Consequently there can be no direct answer to your questions since they contain an assumption that the services of ophthalmologists and optometrists may be identical when, in actual fact, each of these professionally trained persons are engaged in performing different services. Differences arise not only from procedures employed, which may or may not be identical, but also from differences in knowledge, skill, training, approach and professional responsibility. It is therefore my opinion that, by virtue of the distinctions between the practice of ophthalmology and optometry, different fee schedules for similar services are permissible. [ Emphasis added.]

By the same token, distinctions between the practice of chiropractic and the practice of medicine support a similar answer to the question you raise. This is because the practice of chiropractic is more limited than the practice of medicine. Section 16401(1)(b) of the Public Health Code, MCL 333.16401(1)(b); MSA 14.15(16401)(1)(b), defines the practice of chiropractic as follows:

(b) "Practice of chiropractic" means that discipline within the healing arts which deals with the nervous system and its relationship to the spinal column and its interrelationship with other body systems. Practice of chiropractic includes:

(i) Diagnosis, including spinal analysis, to determine the existence of spinal subluxations or misalignments that produce nerve interference, indicating the necessity for chiropractic care.

(ii) The adjustment of spinal subluxations or misalignments and related bones and tissues for the establishment of neural integrity utilizing the inherent recuperative powers of the body for restoration and maintenance of health.

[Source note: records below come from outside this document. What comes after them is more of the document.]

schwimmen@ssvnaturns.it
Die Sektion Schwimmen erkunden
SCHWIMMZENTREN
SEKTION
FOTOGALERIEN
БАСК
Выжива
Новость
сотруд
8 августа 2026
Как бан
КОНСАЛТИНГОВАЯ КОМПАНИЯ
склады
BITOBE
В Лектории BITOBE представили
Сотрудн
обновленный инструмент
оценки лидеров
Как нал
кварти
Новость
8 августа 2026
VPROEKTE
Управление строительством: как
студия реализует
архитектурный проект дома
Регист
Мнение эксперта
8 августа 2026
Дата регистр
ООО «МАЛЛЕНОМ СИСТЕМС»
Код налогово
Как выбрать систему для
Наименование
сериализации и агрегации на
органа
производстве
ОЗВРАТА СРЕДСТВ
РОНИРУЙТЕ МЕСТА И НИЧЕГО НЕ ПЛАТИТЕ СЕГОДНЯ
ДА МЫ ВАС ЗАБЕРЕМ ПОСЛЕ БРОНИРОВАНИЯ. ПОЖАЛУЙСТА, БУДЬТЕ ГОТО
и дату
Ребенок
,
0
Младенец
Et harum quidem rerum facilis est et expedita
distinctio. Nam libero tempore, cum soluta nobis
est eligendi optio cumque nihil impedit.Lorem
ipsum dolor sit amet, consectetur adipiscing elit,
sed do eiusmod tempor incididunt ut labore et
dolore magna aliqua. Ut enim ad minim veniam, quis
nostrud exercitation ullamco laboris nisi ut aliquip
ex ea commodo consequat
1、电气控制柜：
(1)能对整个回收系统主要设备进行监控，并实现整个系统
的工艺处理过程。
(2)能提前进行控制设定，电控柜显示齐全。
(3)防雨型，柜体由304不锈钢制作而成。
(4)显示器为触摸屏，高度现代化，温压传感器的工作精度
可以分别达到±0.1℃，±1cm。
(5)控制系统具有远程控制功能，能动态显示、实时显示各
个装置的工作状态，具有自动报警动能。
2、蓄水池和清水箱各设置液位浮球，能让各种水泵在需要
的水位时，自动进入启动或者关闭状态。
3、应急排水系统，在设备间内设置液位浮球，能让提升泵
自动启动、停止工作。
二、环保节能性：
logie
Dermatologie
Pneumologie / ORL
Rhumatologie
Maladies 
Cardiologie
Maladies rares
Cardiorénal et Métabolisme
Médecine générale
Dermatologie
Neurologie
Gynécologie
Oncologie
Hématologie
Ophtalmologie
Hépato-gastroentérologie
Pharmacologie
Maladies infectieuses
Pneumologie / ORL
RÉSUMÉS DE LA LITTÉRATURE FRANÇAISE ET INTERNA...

(iii) The use of analytical instruments, nutritional advice, rehabilitative exercise and adjustment apparatus regulated by rules promulgated by the board pursuant to section 16423, and the use of x-ray machines in the examination of patients for the purpose of locating spinal subluxations or misaligned vertebrae of the human spine. The practice of chiropractic does not include the performance of incisive surgical procedures, the performance of an invasive procedure requiring instrumentation, or the dispensing or prescribing of drugs or medicine. [ Emphasis added.]

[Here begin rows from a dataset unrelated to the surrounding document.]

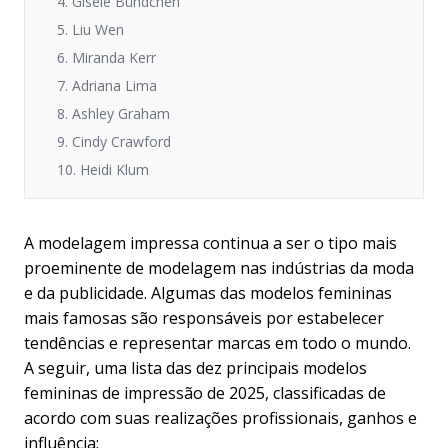
4. Gisele Bündchen
5. Liu Wen
6. Miranda Kerr
7. Adriana Lima
8. Ashley Graham
9. Cindy Crawford
10. Heidi Klum
A modelagem impressa continua a ser o tipo mais
proeminente de modelagem nas indústrias da moda
e da publicidade. Algumas das modelos femininas
mais famosas são responsáveis por estabelecer
tendências e representar marcas em todo o mundo.
A seguir, uma lista das dez principais modelos
femininas de impressão de 2025, classificadas de
acordo com suas realizações profissionais, ganhos e
influência:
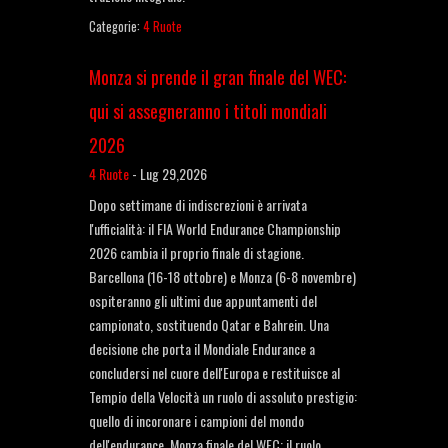
Categorie:
4 Ruote
Monza si prende il gran finale del WEC:
qui si assegneranno i titoli mondiali
2026
4 Ruote
-
Lug 29,2026
Dopo settimane di indiscrezioni è arrivata
l'ufficialità: il FIA World Endurance Championship
2026 cambia il proprio finale di stagione.
Barcellona (16-18 ottobre) e Monza (6-8 novembre)
ospiteranno gli ultimi due appuntamenti del
campionato, sostituendo Qatar e Bahrein. Una
decisione che porta il Mondiale Endurance a
concludersi nel cuore dell'Europa e restituisce al
Tempio della Velocità un ruolo di assoluto prestigio:
quello di incoronare i campioni del mondo
dell'endurance. Monza finale del WEC: il ruolo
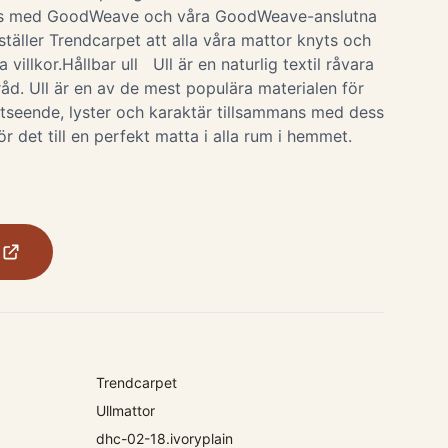
 med GoodWeave och våra GoodWeave-anslutna
ställer Trendcarpet att alla våra mattor knyts och
 villkor.Hållbar ull Ull är en naturlig textil råvara
tråd. Ull är en av de mest populära materialen för
utseende, lyster och karaktär tillsammans med dess
ör det till en perfekt matta i alla rum i hemmet.
Trendcarpet
Ullmattor
dhc-02-18.ivoryplain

Clearly, chiropractors may only diagnose and treat spinal subluxations or misalignments. A chiropractor, unlike allopathic and osteopathic physicians, may not perform comprehensive medical examinations, perform surgery or dispense prescription drugs. Attorney General v Beno, 422 Mich 293, 317, 327, 337, 343; 373 NW2d 544 (1985). Allopathic and osteopathic physicians may treat the same conditions using a similar procedure to that used by chiropractors, but, because of differences in knowledge, skill, training, approach and professional responsibility, the services rendered are not the same. Indeed, OAG, 1979-1980, No 5503, p 223, 226 (July 5, 1979), concluded that only a chiropractor could provide chiropractic services within the meaning of a section of the Public Health Code. Thus, insurers may establish different reimbursement rates, including deductibles, co-pays and reasonable maximum annual service limits, for allopathic and osteopathic physicians than for chiropractors providing a similar procedure based upon differences in the scope of practice permitted by law for these three professions.

It is my opinion, therefore, that an insurer may establish different reimbursement rates for the same procedure provided by an allopathic or osteopathic physician and by a licensed chiropractor based upon differences in the scope of practice permitted by law for those three professions.